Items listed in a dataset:

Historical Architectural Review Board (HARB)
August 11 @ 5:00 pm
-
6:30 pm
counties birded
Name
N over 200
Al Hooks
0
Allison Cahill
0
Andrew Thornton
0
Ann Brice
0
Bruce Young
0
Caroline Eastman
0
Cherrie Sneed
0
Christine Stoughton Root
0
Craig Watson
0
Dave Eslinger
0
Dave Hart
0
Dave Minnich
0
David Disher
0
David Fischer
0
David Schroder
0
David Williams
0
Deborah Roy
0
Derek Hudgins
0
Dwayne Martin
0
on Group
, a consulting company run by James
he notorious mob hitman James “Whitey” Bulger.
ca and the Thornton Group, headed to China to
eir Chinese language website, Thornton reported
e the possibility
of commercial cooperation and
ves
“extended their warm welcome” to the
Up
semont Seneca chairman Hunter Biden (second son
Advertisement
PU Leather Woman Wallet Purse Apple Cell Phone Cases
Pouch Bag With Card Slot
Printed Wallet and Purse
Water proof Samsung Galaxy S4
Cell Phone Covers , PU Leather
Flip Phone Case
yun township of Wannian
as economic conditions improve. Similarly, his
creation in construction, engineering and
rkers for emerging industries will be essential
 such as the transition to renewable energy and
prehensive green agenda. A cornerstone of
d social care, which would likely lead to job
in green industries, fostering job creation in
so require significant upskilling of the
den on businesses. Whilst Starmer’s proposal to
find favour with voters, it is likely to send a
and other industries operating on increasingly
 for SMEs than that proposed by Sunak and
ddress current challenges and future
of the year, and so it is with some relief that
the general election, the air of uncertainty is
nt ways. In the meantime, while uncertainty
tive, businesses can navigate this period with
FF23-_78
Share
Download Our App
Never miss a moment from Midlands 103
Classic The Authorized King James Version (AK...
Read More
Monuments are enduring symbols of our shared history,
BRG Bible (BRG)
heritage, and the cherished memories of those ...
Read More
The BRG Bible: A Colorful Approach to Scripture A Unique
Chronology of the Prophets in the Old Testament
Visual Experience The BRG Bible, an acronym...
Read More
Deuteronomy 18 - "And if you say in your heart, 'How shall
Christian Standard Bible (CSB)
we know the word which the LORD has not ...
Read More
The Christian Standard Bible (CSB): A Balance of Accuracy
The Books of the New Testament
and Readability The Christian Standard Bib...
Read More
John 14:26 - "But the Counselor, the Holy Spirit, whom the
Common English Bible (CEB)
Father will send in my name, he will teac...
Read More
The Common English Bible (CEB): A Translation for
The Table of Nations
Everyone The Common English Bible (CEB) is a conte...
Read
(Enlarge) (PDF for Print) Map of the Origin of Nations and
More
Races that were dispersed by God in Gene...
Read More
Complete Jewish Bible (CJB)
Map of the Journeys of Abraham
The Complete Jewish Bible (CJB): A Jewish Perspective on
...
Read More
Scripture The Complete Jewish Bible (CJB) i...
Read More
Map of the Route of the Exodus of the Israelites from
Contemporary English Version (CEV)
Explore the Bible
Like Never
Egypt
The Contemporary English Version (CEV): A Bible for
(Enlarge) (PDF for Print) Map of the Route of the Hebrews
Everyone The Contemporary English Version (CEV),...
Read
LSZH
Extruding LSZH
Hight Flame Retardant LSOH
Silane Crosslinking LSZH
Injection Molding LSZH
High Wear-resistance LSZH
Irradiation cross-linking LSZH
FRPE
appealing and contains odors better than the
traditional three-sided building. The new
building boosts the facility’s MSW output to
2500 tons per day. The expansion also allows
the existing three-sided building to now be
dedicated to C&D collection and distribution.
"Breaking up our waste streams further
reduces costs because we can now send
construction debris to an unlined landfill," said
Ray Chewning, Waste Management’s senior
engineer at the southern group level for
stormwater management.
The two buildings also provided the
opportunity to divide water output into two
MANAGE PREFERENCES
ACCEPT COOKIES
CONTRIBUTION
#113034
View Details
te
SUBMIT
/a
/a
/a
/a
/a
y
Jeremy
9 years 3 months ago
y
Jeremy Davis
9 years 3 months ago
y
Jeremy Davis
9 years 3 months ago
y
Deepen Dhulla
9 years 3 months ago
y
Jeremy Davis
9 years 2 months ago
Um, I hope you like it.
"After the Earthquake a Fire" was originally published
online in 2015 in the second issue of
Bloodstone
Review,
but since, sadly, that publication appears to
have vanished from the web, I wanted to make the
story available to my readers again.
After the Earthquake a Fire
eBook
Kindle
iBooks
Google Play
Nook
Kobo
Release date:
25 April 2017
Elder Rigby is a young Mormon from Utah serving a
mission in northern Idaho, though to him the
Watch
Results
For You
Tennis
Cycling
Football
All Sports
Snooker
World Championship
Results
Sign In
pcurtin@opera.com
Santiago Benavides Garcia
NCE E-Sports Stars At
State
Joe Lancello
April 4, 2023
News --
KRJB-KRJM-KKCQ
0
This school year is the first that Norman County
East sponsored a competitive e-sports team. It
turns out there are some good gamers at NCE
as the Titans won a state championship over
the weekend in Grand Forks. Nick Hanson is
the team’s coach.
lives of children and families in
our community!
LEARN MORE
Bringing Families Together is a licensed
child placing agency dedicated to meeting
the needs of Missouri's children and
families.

#### Aim of the exercise:
Exactly the lines above from the one with "ACCEPT COOKIES" to the one with "Bringing Families Together is a licensed", both included, are to be quoted; leave the rest out.

#### Response area:
ACCEPT COOKIES
CONTRIBUTION
#113034
View Details
te
SUBMIT
/a
/a
/a
/a
/a
y
Jeremy
9 years 3 months ago
y
Jeremy Davis
9 years 3 months ago
y
Jeremy Davis
9 years 3 months ago
y
Deepen Dhulla
9 years 3 months ago
y
Jeremy Davis
9 years 2 months ago
Um, I hope you like it.
"After the Earthquake a Fire" was originally published
online in 2015 in the second issue of
Bloodstone
Review,
but since, sadly, that publication appears to
have vanished from the web, I wanted to make the
story available to my readers again.
After the Earthquake a Fire
eBook
Kindle
iBooks
Google Play
Nook
Kobo
Release date:
25 April 2017
Elder Rigby is a young Mormon from Utah serving a
mission in northern Idaho, though to him the
Watch
Results
For You
Tennis
Cycling
Football
All Sports
Snooker
World Championship
Results
Sign In
pcurtin@opera.com
Santiago Benavides Garcia
NCE E-Sports Stars At
State
Joe Lancello
April 4, 2023
News --
KRJB-KRJM-KKCQ
0
This school year is the first that Norman County
East sponsored a competitive e-sports team. It
turns out there are some good gamers at NCE
as the Titans won a state championship over
the weekend in Grand Forks. Nick Hanson is
the team’s coach.
lives of children and families in
our community!
LEARN MORE
Bringing Families Together is a licensed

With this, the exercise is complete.